Bugzilla – Bug 808830
VUL-1: CVE-2013-1841: perl-Net-Server: insufficient hostname access checking
Last modified: 2024-04-23 13:14:17 UTC
is public, via oss-sec CVE-2013-1841 Date: Mon, 4 Mar 2013 20:31:14 +0100 (CET) From: Remi Gacogne <rgacogne-bugs@coredump.fr> Subject: [oss-security] Reverse lookup issue in Net::Server Hi, I think there is a security issue in the way the access control feature of Net::Server (http://search.cpan.org/perldoc?Net%3A%3AServer) works. Net::Server is used by various projects including Munin, Postgrey and SQLgrey. The issue lies in the fact that the allow / deny access control does not perform a valid DNS check when given a hostname parameter and the 'reverse_lookups' option is enabled. The current code only checks that the incoming connection source IP address has a reverse DNS matching the given hostname, but does not check that the hostname resolves back to this source IP address (see how the $prop->{'peerhost'} property is set in get_client_info(), lib/Net/Server.pm:553, then used in allow_deny(), lib/Net/Server.pm:597). As it is trivial for an attacker to be able to set his own source IP's reverse DNS, the current check is not safe (this probably matches CWE-807: Reliance on Untrusted Inputs in a Security Decision). I think that the valid way would be to do the same checks as Apache HTTPd does for the Allow / Deny directives (see do_double_reverse() and ap_get_remote_host() in server/core.c for more information): "It will do a reverse DNS lookup on the IP address to find the associated hostname, and then do a forward lookup on the hostname to assure that it matches the original IP address. Only if the forward and reverse DNS are consistent and the hostname matches will access be allowed." At the very least, the documentation of Net:Server should be updated to specify exactly what is checked by Net:Server access control, as many people seem to assume that the check is done in the same way as in Apache HTTPd. So far, I have been unable to reach the Net-Server maintener to discuss this matter. -- Regards, Remi Gacogne
bugbot adjusting priority
https://rt.cpan.org/Ticket/Display.html?id=83909
Can you perhaps ping the upstream ticket system? nothing seems to have happened so far, no new release. (not really important)
Affected packages: SLE-11-SP3: perl-Net-Server SLE-10-SP3-TERADATA: perl-Net-Server SLE-9-SP4: perl-Net-Server SLE-11-SP2: perl-Net-Server
(In reply to comment #4) > Can you perhaps ping the upstream ticket system? nothing seems to have happened > so far, no new release. (not really important) I just did.
Still no response to my ping: https://rt.cpan.org/Public/Bug/Display.html?id=83909#txn-1347684 No activity in the repo since May 12, 2014. https://github.com/rhandom/perl-net-server/commits/master
Still no upstream fix.
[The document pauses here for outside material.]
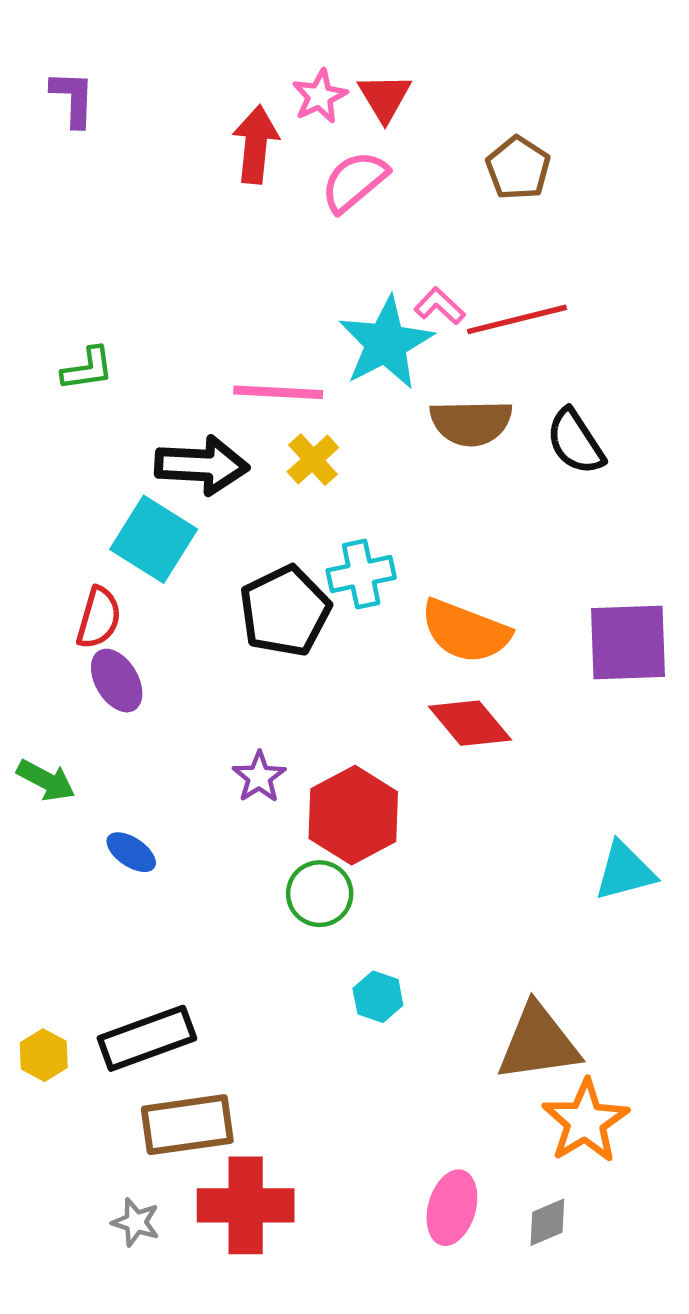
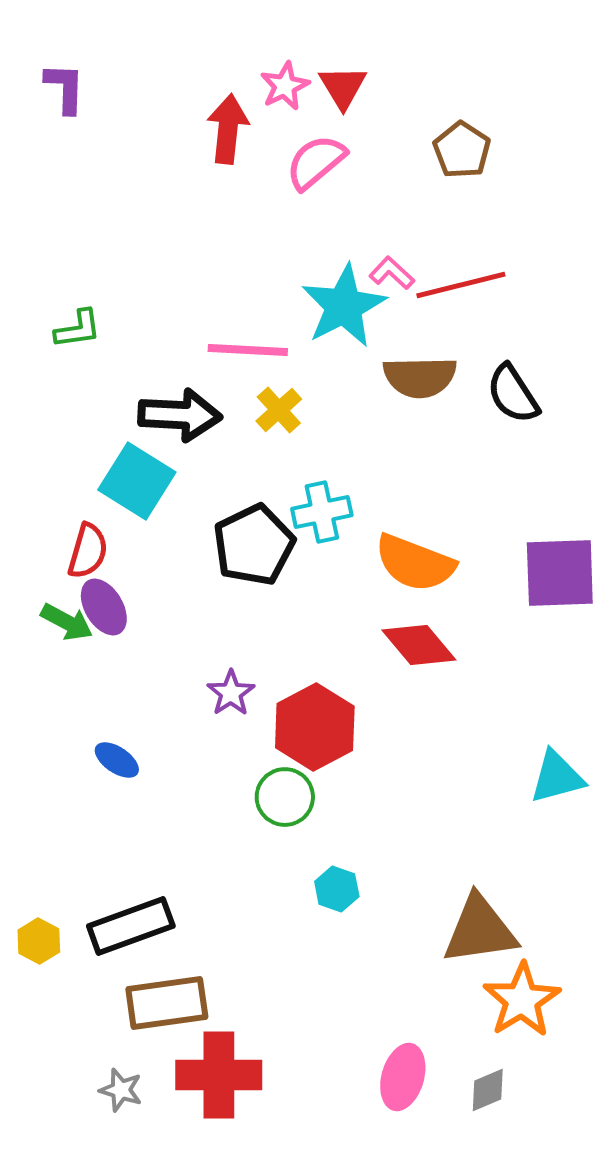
green arrow: (46, 780) -> (67, 622), moved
JRF, see also: https://bugs.debian.org/cgi-bin/bugreport.cgi?bug=702914#36
Fixed in version just released version 2.011: * https://rt.cpan.org/Transaction/Display.html?id=2395145
created request id 291468 for SUSE:SLE-15:Update created request id 291469 for SUSE:SLE-12:Update Please note that this change adds a parameter that is disabled by default. To enable, set 'reverse_lookups=double' or 'double_reverse_lookups=1'.
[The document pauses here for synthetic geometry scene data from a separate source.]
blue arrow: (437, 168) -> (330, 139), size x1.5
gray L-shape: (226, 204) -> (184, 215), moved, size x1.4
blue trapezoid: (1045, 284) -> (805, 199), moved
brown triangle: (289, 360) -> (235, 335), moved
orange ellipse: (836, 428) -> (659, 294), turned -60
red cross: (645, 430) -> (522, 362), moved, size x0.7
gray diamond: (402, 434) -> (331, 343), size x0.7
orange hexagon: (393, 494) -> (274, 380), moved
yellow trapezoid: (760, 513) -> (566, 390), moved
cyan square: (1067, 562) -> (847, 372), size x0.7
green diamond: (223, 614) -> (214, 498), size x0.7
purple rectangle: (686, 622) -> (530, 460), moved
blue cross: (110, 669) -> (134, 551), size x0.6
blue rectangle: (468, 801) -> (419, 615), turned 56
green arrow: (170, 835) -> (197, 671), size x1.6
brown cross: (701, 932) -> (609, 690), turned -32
Patch was sourced from: https://github.com/rhandom/perl-net-server/commit/dd7c587d44b40a225ad90f7559ebf00967f4e5fc Transferring over to security-team.
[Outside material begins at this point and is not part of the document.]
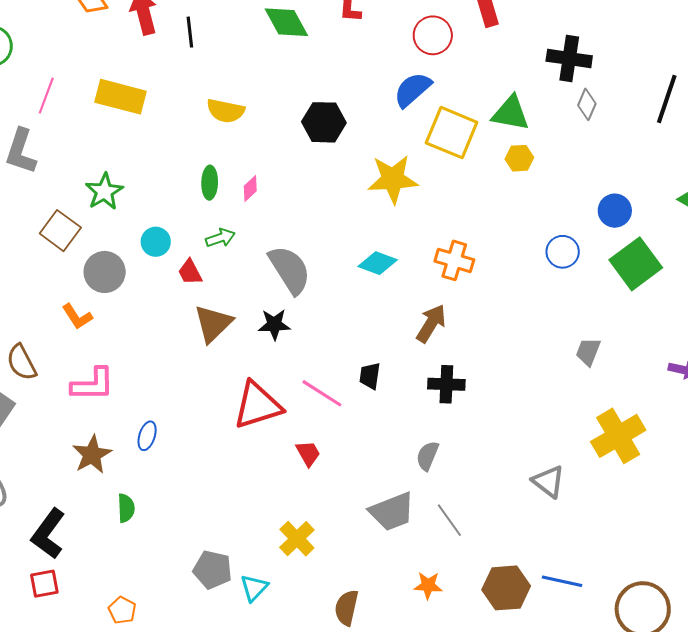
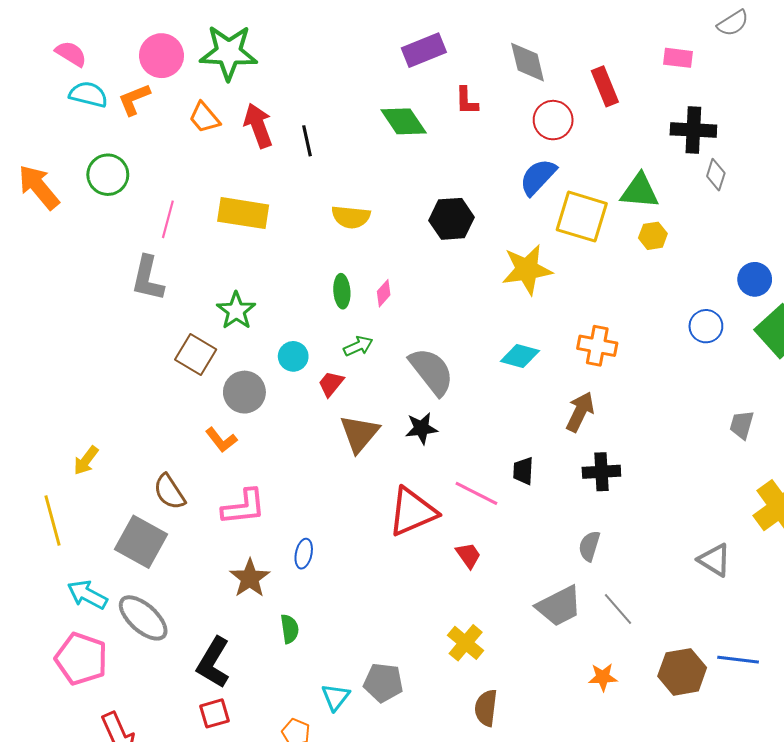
red trapezoid: (190, 272) -> (331, 384), turned 72
cyan triangle: (254, 588) -> (335, 697), moved
brown semicircle: (347, 608) -> (486, 708), moved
SUSE-SU-2023:0746-1: An update that solves one vulnerability can now be installed. Category: security (moderate) Bug References: 808830 CVE References: CVE-2013-1841 Sources used: openSUSE Leap 15.4 (src): perl-Net-Server-2.009-150000.3.3.1 Basesystem Module 15-SP4 (src): perl-Net-Server-2.009-150000.3.3.1 SUSE Linux Enterprise Real Time 15 SP3 (src): perl-Net-Server-2.009-150000.3.3.1 NOTE: This line indicates an update has been released for the listed product(s). At times this might be only a partial fix. If you have questions please reach out to maintenance coordination.
SUSE-SU-2023:0759-1: An update that solves one vulnerability can now be installed. Category: security (moderate) Bug References: 808830 CVE References: CVE-2013-1841 Sources used: SUSE Linux Enterprise High Performance Computing 12 SP5 (src): perl-Net-Server-2.007-5.3.1 SUSE Linux Enterprise Server 12 SP5 (src): perl-Net-Server-2.007-5.3.1 SUSE Linux Enterprise Server for SAP Applications 12 SP5 (src): perl-Net-Server-2.007-5.3.1 NOTE: This line indicates an update has been released for the listed product(s). At times this might be only a partial fix. If you have questions please reach out to maintenance coordination.